The landscape of the Namibian craft sector has changed a lot since independence in 1990. The hidden talents of rural Namibians had been largely hidden behind military zones where tourists did not venture. Only a handful of wooden carvings made their way to Windhoek.
But all this changed after independence with an explosion of excitement, as Namibia’s cultural treasures were unleashed to a public eager to celebrate everything Namibian. Coupled with a fast-growing tourism market and money from donors, the craft sector grew in leaps and bounds. Today every highway and remote by-way is dotted with small craft outlets and markets.
Omba Arts Trust has been part of this amazing journey, first as Mud Hut Trading supported by the Rossing Foundation and in 2004 as an independent Trust.
This year Omba celebrates 21 years working with communities in Namibia.
‘We have literally grown up with some of the crafters we met in the early years and with whom we continue to work,’ said Karin le Roux, Omba’s director. ‘We have seen young shy women mature into leaders of their communities through the skills learned and the confidence gained working in crafts groups,’ she added. “Take Xoan//an Allae and Kristina Ndimbi for example. Both managed craft programmes in their respective communities of Nyae Nyae Conservancy and today Xoan//an is chairperson of the Nyae Nyae Conservancy and Kristina sits on the local development Committee”.
Omba has started many craft groups and worked in 10 regions of Namibia over the years, trained hundreds of craft producers and developed many new ranges of products. Of the 450 or so producers, 60% are San living in remote and often in dire conditions. “Yet out of these sometimes harsh conditions, creativity unfolds and I am amazed every time when I see the beautiful things our crafters make,’ said Belinda Thanises, craft trainer at the Trust. Omba markets and exhibits exquisite baskets, contemporary jewellery, textiles with San motifs, and beautiful art works both locally at their stalls in the Namibia Craft Centre and Art-i-San shop in the Old Breweries Courtyard and abroad.
Sylvia Tjueza, who works closely with the groups placing orders and monitoring quality control enjoys the relationship she has built up over the years with crafters. “Take Steven from Kunene for example, ‘she said. “In the past six years we have increased his income by over 500%! He has been able to buy cattle and employ other people to help him with orders.” As a registered fair trade organization Omba provides training as well and each group is given a Craft Tool Book and meet once a year for a peer review workshop with funding from the Finnish Fund for Local Co operation.
To celebrate 21 years of working with communities, Omba will be hosting an exhibition in their Art-i-San premises Unit 5, Old Breweries Craft Market called ‘From Roots to Fruits.’ New contemporary paintings and prints from San communities in Omaheke and Ohangwena will be exhibited together with a host of new products that have been developed over the past 8 months.
‘The new products as always reflect something of local culture”, said Tashie Shalumbu, responsible for sales at Omba. “A basket weaving technique used in traditional beer strainers has been revived to make organic shape baskets that are very modern.
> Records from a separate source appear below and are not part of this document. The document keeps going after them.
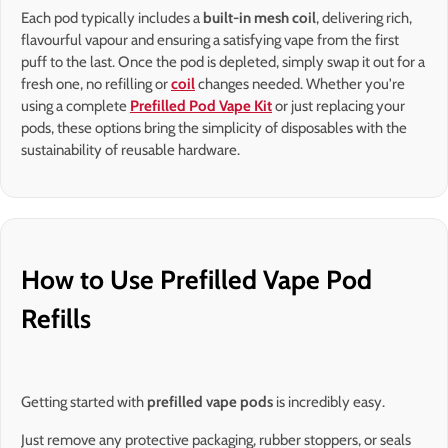
Each pod typically includes a
built-in mesh coil
, delivering rich,
flavourful vapour and ensuring a satisfying vape from the first
puff to the last. Once the pod is depleted, simply swap it out for a
fresh one, no refilling or
coil
changes needed. Whether you're
using a complete
Prefilled Pod Vape Kit
or just replacing your
pods, these options bring the simplicity of disposables with the
sustainability of reusable hardware.
How to Use Prefilled Vape Pod
Refills
Getting started with
prefilled vape pods
is incredibly easy.
Just remove any protective packaging, rubber stoppers, or seals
Steffie Zoellner from Omba and Annie Symonds, a consultant to IRDNC have been working with communities around Namibia developing new products.
Art workshops have been held with Ju/’hoansi from Omaheke and !Kung from Ohangwena and a new series of prints, oil painting and textiles will be on show. Whilst the rock art in Namibia is the only remaining and lasting testament to the artistic skills of San hunter gatherers of the past, the truth is that very few San today have more than a few years of formal schooling, let alone art education. ‘These workshops bring a group of men and women together who explore their intimate knowledge of their environment through the medium of drawing, paint and print making,’ said Karin le Roux. The ensuing art works have a charm that is unique to the San.
The exhibition opens to the public on 30 August and closes on the 18 September.